Dans notre région le soleil cogne fort...cela m'oblige à m'enduire de crème très souvent...d'où l'importance de bien choisir son produit afin d'être sûre d'être correctement protégée et d'éviter de m'intoxiquer à forte dose par la peau...
Vu le nombre de produits sur le marché, j'ai cherché des infos avant de faire un choix et vous livre ici mes découvertes:
L'indice de protection (IP ou FPS):
Aucun filtre ne protège à 100%, l'écran total n'existe pas! (si: c'est rester à l'ombre!)
Son calcul résulte d’une méthode que tous les laboratoires appliquent. Des volontaires viennent exposer leur dos, divisé en différentes zones (une sans protection solaire, l’autre ou les autres recouvertes de crèmes solaires), à un rayonnement artificiel d’UV. Le lendemain, on mesure le temps de protection contre les coups de soleil de chaque zone de peau et l’on en déduit l’indice de la crème. L'indice de protection est le rapport existant entre le temps nécessaire pour "obtenir" un coup de soleil avec et sans produit.

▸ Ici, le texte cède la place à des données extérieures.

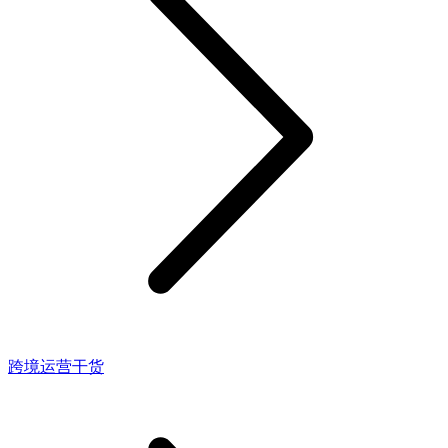
跨境运营干货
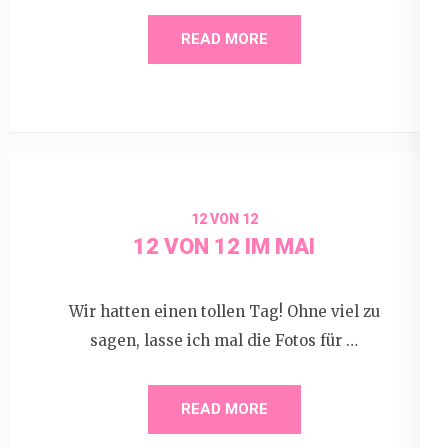
READ MORE
12 VON 12
12 VON 12 IM MAI
Wir hatten einen tollen Tag! Ohne viel zu
sagen, lasse ich mal die Fotos für …
READ MORE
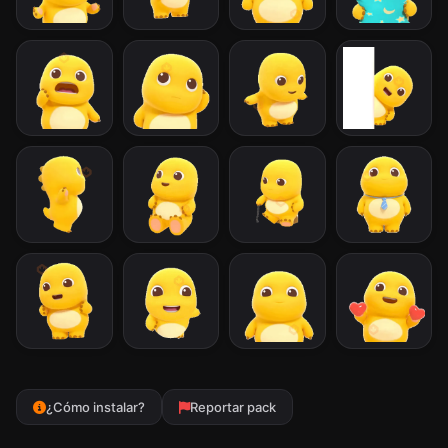
¿Cómo instalar?
Reportar pack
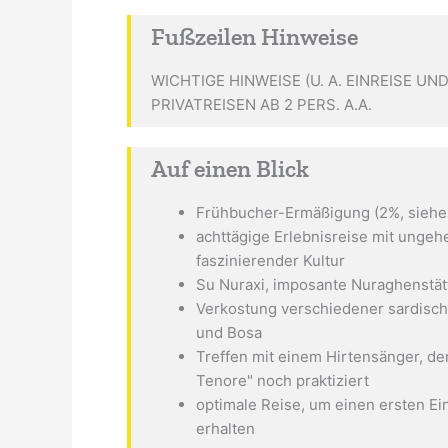
Fußzeilen Hinweise
WICHTIGE HINWEISE (U. A. EINREISE UN
PRIVATREISEN AB 2 PERS. A.A.
Auf einen Blick
Frühbucher-Ermäßigung (2%, siehe
achttägige Erlebnisreise mit ungeheu
faszinierender Kultur
Su Nuraxi, imposante Nuraghenstä
Verkostung verschiedener sardischer
und Bosa
Treffen mit einem Hirtensänger, de
Tenore" noch praktiziert
optimale Reise, um einen ersten Ei
erhalten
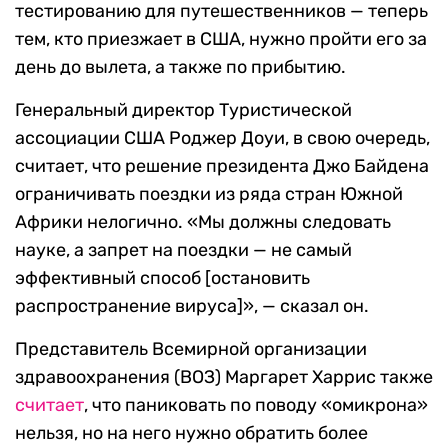
тестированию для путешественников — теперь
тем, кто приезжает в США, нужно пройти его за
день до вылета, а также по прибытию.
Генеральный директор Туристической
ассоциации США Роджер Доуи, в свою очередь,
считает, что решение президента Джо Байдена
ограничивать поездки из ряда стран Южной
Африки нелогично. «Мы должны следовать
науке, а запрет на поездки — не самый
эффективный способ [остановить
распространение вируса]», — сказал он.
Представитель Всемирной организации
здравоохранения (ВОЗ) Маргарет Харрис также
считает
, что паниковать по поводу «омикрона»
нельзя, но на него нужно обратить более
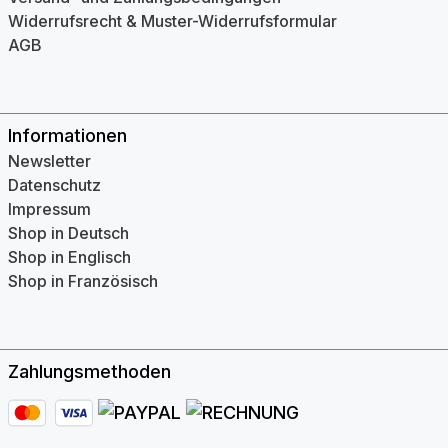
Widerrufsrecht & Muster-Widerrufsformular
AGB
Informationen
Newsletter
Datenschutz
Impressum
Shop in Deutsch
Shop in Englisch
Shop in Französisch
Zahlungsmethoden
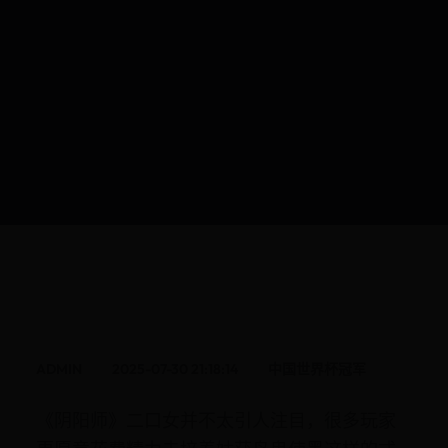
ADMIN
2025-07-30 21:18:14
中国世界杯冠军
《阴阳师》二口女并不太引人注目，很多玩家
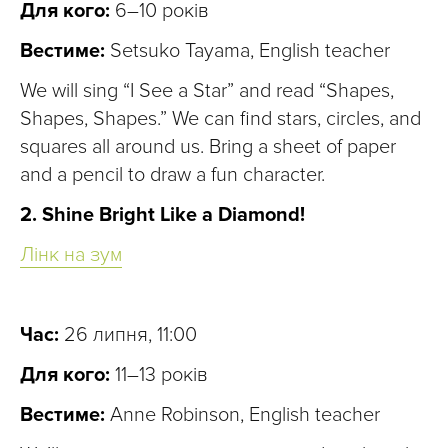
Для кого:
6–10 років
Вестиме:
Setsuko Tayama, English teacher
We will sing “I See a Star” and read “Shapes,
Shapes, Shapes.” We can find stars, circles, and
squares all around us. Bring a sheet of paper
and a pencil to draw a fun character.
2. Shine Bright Like a Diamond!
Лінк на зум
Час:
26 липня, 11:00
Для кого:
11–13 років
Вестиме:
Anne Robinson, English teacher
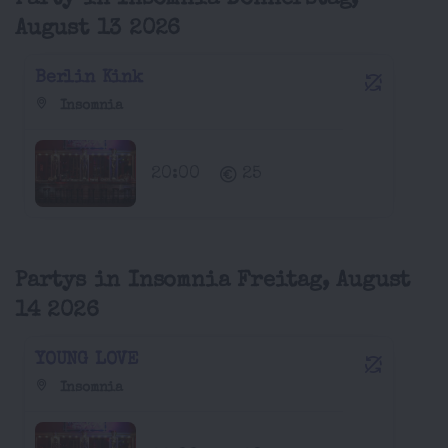
Party in Insomnia Donnerstag,
August 13 2026
Berlin Kink
Insomnia
20:00
25
Partys in Insomnia Freitag, August
14 2026
YOUNG LOVE
Insomnia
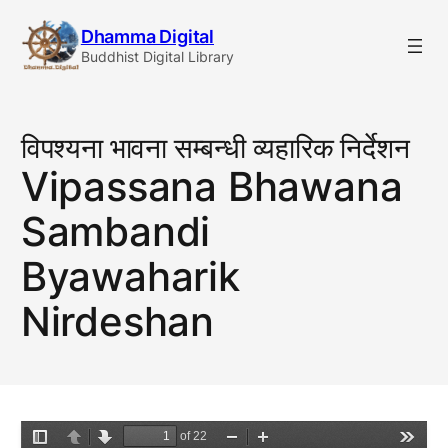
Skip
Dhamma Digital
to
Buddhist Digital Library
content
विपश्यना भावना सम्बन्धी व्यहारिक निर्देशन
Vipassana Bhawana
Sambandi
Byawaharik
Nirdeshan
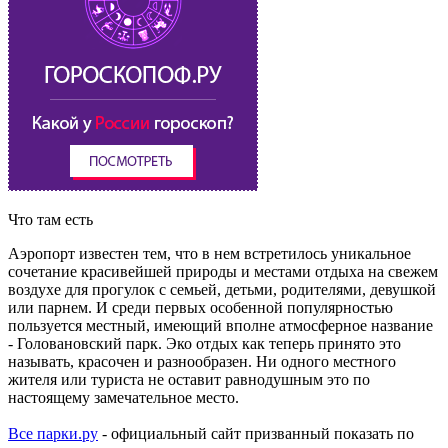
Что там есть
Аэропорт известен тем, что в нем встретилось уникальное
сочетание красивейшей природы и местами отдыха на свежем
воздухе для прогулок с семьей, детьми, родителями, девушкой
или парнем. И среди первых особенной популярностью
пользуется местный, имеющий вполне атмосферное название
- Головановский парк. Эко отдых как теперь принято это
называть, красочен и разнообразен. Ни одного местного
жителя или туриста не оставит равнодушным это по
настоящему замечательное место.
Все парки.ру
- официальный сайт призванный показать по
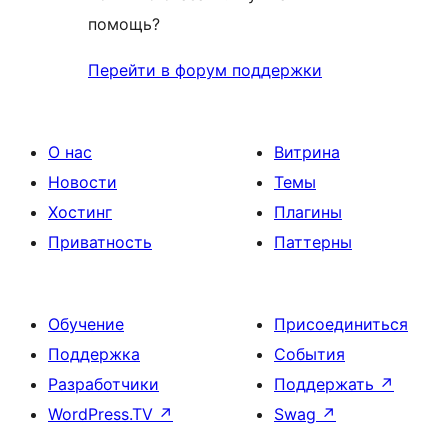
помощь?
Перейти в форум поддержки
О нас
Витрина
Новости
Темы
Хостинг
Плагины
Приватность
Паттерны
Обучение
Присоединиться
Поддержка
События
Разработчики
Поддержать
↗
WordPress.TV
↗
Swag
↗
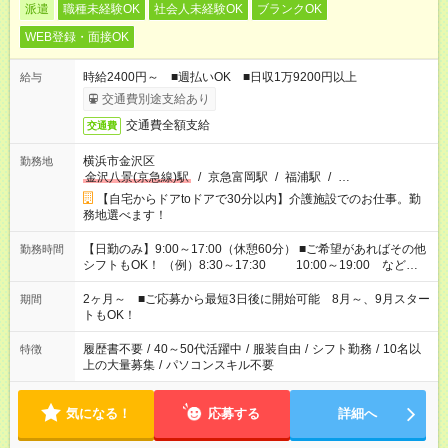
派遣
職種未経験OK
社会人未経験OK
ブランクOK
WEB登録・面接OK
時給2400円～ ■週払いOK ■日収1万9200円以上
給与
交通費別途支給あり
交通費全額支給
交通費
横浜市金沢区
勤務地
金沢八景(京急線)駅
/
京急富岡駅
/
福浦駅
/
…
【自宅からドアtoドアで30分以内】介護施設でのお仕事。勤
務地選べます！
【日勤のみ】9:00～17:00（休憩60分） ■ご希望があればその他
勤務時間
シフトもOK！ （例）8:30～17:30 10:00～19:00 など
「家族とお休みを合わせたい」 「できれば残業はしたくない」
など、あなたのご希望に沿ったお仕事をご紹介します！ ※Wワ
2ヶ月～ ■ご応募から最短3日後に開始可能 8月～、9月スター
期間
ーク希望の方へ 今ご覧のお仕事で希望する勤務時間と、もう1つ
トもOK！
のお仕事の勤務時間。 合計で週40時間を超える場合は応募でき
ません
履歴書不要
/
40～50代活躍中
/
服装自由
/
シフト勤務
/
10名以
特徴
上の大量募集
/
パソコンスキル不要
気になる！
応募する
詳細へ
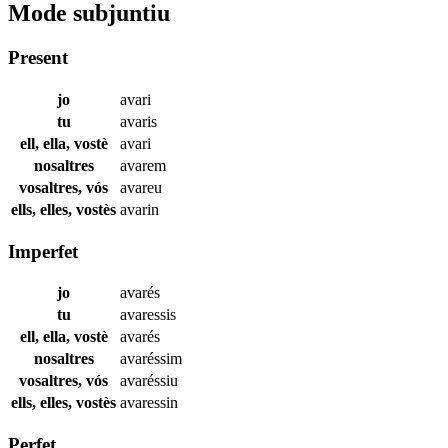
Mode subjuntiu
Present
jo
avari
tu
avaris
ell, ella, vostè
avari
nosaltres
avarem
vosaltres, vós
avareu
ells, elles, vostès
avarin
Imperfet
jo
avarés
tu
avaressis
ell, ella, vostè
avarés
nosaltres
avaréssim
vosaltres, vós
avaréssiu
ells, elles, vostès
avaressin
Perfet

Les indices s'échelonnent de 8 à 90 voire plus.
Ce qu'il faut savoir c'est que la protection augmente très vite entre 0 et 30, mais ensuite entre 30 et 90, la différence de protection est minime...on parle même d'un risque supplémentaire pour les indices très élevés, du fait que l'utilisateur se sent très protéger et va, du coup, prendre plus de risques en restant plus longtemps au soleil!
On parle ici de protection contre les UVB. Les calculs sur les UVA s'avèrent plus hasardeux, parce qu'ils ne provoquent pas, eux, de coups de soleil...mais sont responsables de l'apparition de cancer de la peau!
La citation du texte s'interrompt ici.